La conférence internationale sur les crimes coloniaux en Afrique, tenue dimanche et lundi à Alger, s’est conclue par une série de recommandations regroupées dans la « Déclaration d’Alger », un document qui ambitionne de rétablir la justice et d’affirmer un devoir de mémoire envers les victimes du colonialisme.
Dès ses premiers points, la Déclaration appelle les anciennes puissances coloniales à « assumer pleinement leurs responsabilités historiques », notamment par une reconnaissance publique et explicite des injustices commises. Elle préconise également la création d’archives numériques panafricaines, la révision des programmes éducatifs et l’édification de mémoriaux, musées et journées de commémoration.
Les participants recommandent par ailleurs la mise en place, dans chaque État membre de l’Union africaine, de Commissions nationales de vérité et réparations, ainsi que le renforcement des mécanismes juridiques aux niveaux national, régional et international. L’objectif : promouvoir la criminalisation de la colonisation dans le droit international, faciliter la documentation et la restitution des archives, et garantir la responsabilisation juridique et morale des auteurs de crimes coloniaux.

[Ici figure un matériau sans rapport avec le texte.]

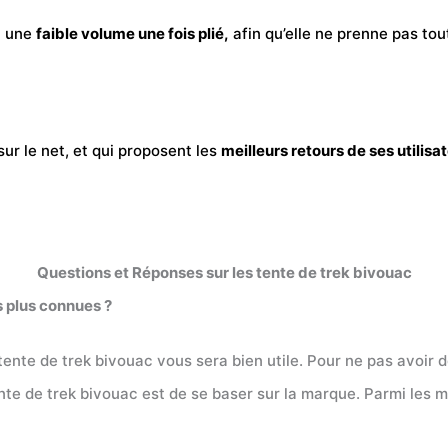
c une
faible volume une fois plié,
afin qu’elle ne prenne pas tou
sur le net, et qui proposent les
meilleurs retours de ses utilisa
Questions et Réponses sur les tente de trek bivouac
s plus connues ?
te de trek bivouac vous sera bien utile. Pour ne pas avoir de
nte de trek bivouac est de se baser sur la marque. Parmi les m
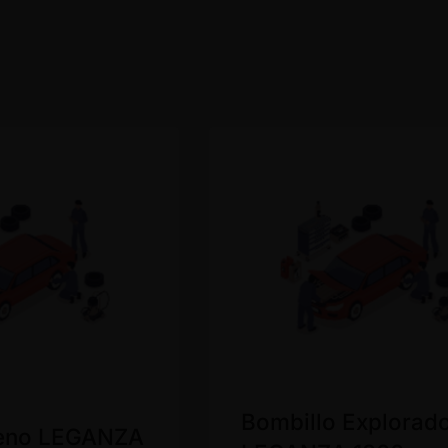
Bombillo Explorad
eno LEGANZA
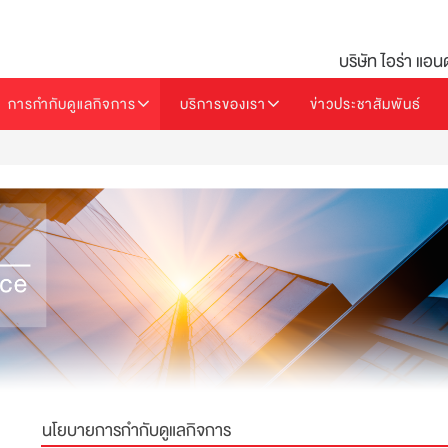
บริษัท ไอร่า แอน
การกำกับดูแลกิจการ
บริการของเรา
ข่าวประชาสัมพันธ์
นโยบายการกำกับดูแลกิจการ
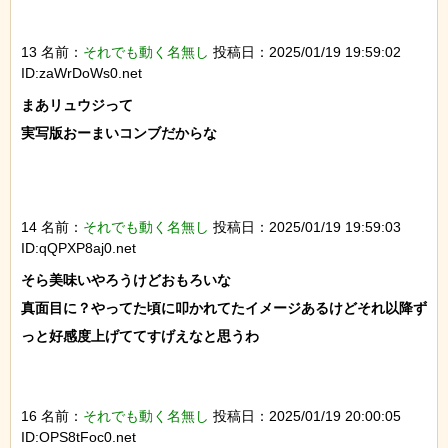
13 名前：
それでも動く名無し
投稿日：2025/01/19 19:59:02
ID:zaWrDoWs0.net
まあリュウジって

実写版おーまいコンブだからな

14 名前：
それでも動く名無し
投稿日：2025/01/19 19:59:03
ID:qQPXP8aj0.net
そら美味いやろうけどおもろいな

真面目に？やってた頃に叩かれてたイメージあるけどそれ以降ず
っと好感度上げててすげえなと思うわ

16 名前：
それでも動く名無し
投稿日：2025/01/19 20:00:05
ID:OPS8tFoc0.net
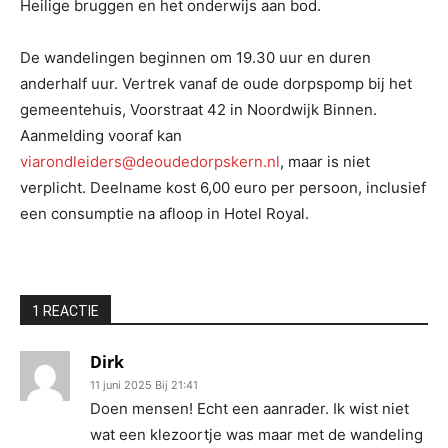
Heilige bruggen en het onderwijs aan bod.
De wandelingen beginnen om 19.30 uur en duren
anderhalf uur. Vertrek vanaf de oude dorpspomp bij het
gemeentehuis, Voorstraat 42 in Noordwijk Binnen.
Aanmelding vooraf kan
viarondleiders@deoudedorpskern.nl
, maar is niet
verplicht. Deelname kost 6,00 euro per persoon, inclusief
een consumptie na afloop in Hotel Royal.
1 REACTIE
Dirk
11 juni 2025 Bij 21:41
Doen mensen! Echt een aanrader. Ik wist niet
wat een klezoortje was maar met de wandeling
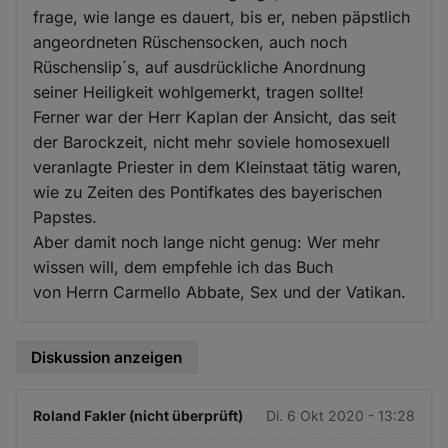
frage, wie lange es dauert, bis er, neben päpstlich
angeordneten Rüschensocken, auch noch
Rüschenslip´s, auf ausdrückliche Anordnung
seiner Heiligkeit wohlgemerkt, tragen sollte!
Ferner war der Herr Kaplan der Ansicht, das seit
der Barockzeit, nicht mehr soviele homosexuell
veranlagte Priester in dem Kleinstaat tätig waren,
wie zu Zeiten des Pontifkates des bayerischen
Papstes.
Aber damit noch lange nicht genug: Wer mehr
wissen will, dem empfehle ich das Buch
von Herrn Carmello Abbate, Sex und der Vatikan.
Diskussion anzeigen
Roland Fakler (nicht überprüft)
Di. 6 Okt 2020 - 13:28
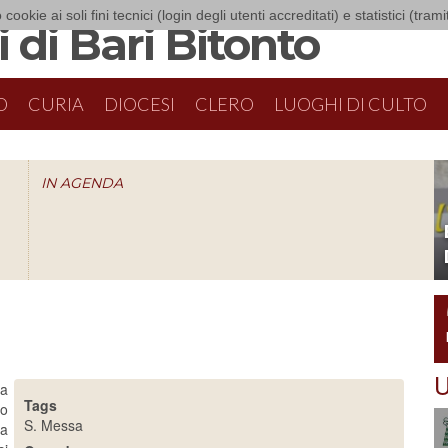
 cookie ai soli fini tecnici (login degli utenti accreditati) e statistici (tra
 di Bari Bitonto
O
CURIA
DIOCESI
CLERO
LUOGHI DI CULTO
IN AGENDA
O
U
a
Tags
so
S. Messa
na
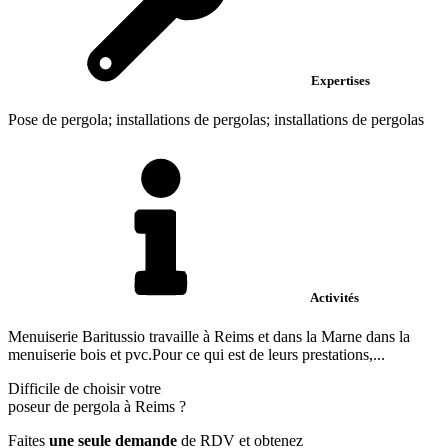
Expertises
Pose de pergola; installations de pergolas; installations de pergolas
Activités
Menuiserie Baritussio travaille à Reims et dans la Marne dans la
menuiserie bois et pvc.Pour ce qui est de leurs prestations,...
Difficile de choisir votre
poseur de pergola à Reims ?
Faites
une seule demande
de RDV et obtenez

La Déclaration invite aussi les États, les communautés économiques régionales et les institutions universitaires à élaborer des lois modèles, des projets de conventions et des analyses jurisprudentielles favorisant la reconnaissance et la criminalisation des crimes coloniaux. Dans cette perspective, elle propose la création d’un Comité panafricain de la Mémoire et de la Vérité historique, chargé d’harmoniser les approches, coordonner les centres de recherche africains et produire des analyses destinées au continent.
Les signataires plaident également pour l’élargissement des initiatives de commémoration, qu’il s’agisse de musées, de monuments, de lieux de mémoire, de journées dédiées ou de réformes éducatives. Ils insistent en outre sur la nécessité d’évaluer l’impact écologique et climatique du colonialisme, notamment sur les territoires touchés par les expérimentations nucléaires, chimiques ou industrielles.
Dans ce cadre, ils recommandent la création d’une plateforme africaine de justice environnementale chargée d’identifier les zones affectées, d’évaluer les préjudices et d’accompagner les États dans leurs démarches de réhabilitation et de compensation. Ils appellent également les États historiquement responsables des dommages environnementaux — en particulier les anciennes puissances coloniales — à assumer leur responsabilité morale et politique en soutenant financièrement, technologiquement et institutionnellement les efforts africains d’adaptation et d’atténuation.
Sur le plan éducatif, les participants soulignent l’urgence de réformer les systèmes scolaires africains afin d’y intégrer pleinement l’histoire précoloniale, coloniale et postcoloniale, et de nourrir une conscience historique éclairée chez les jeunes générations. Ils encourageant les universités africaines à créer de nouveaux cursus fondés sur la mémoire, la vérité, la justice historique et le droit aux réparations, ainsi qu’une plateforme dédiée aux chercheurs et étudiants travaillant sur l’histoire du colonialisme.
La Déclaration réaffirme enfin le droit des peuples africains à la restitution inconditionnelle des ressources culturelles — artefacts, manuscrits, archives, objets sacrés et restes ancestraux — spoliées durant la période coloniale.
Concernant l’impact économique de la colonisation, elle préconise la réalisation d’un audit continental pour évaluer les effets économiques du colonialisme et élaborer une stratégie de réparation fondée sur la justice : restitution des richesses pillées, annulation de la dette, et financement équitable du développement. Elle appelle également à une réforme de la gouvernance économique mondiale afin de démanteler les structures héritées du colonialisme au sein des institutions financières internationales.
Les participants demandent en outre une refonte de l’architecture financière internationale, incluant un rééquilibrage du pouvoir décisionnel au FMI, à la Banque mondiale, aux banques régionales de développement et dans les instances économiques mondiales, afin de permettre aux pays africains de définir librement leurs politiques de développement, d’accéder à des financements équitables et de participer pleinement aux décisions structurant l’économie mondiale.
Destinée à devenir une référence continentale dans la codification des crimes coloniaux et l’élaboration d’une stratégie africaine de justice et de réparations, la Déclaration d’Alger sera soumise au Sommet de l’Union africaine de février 2026 pour examen et adoption.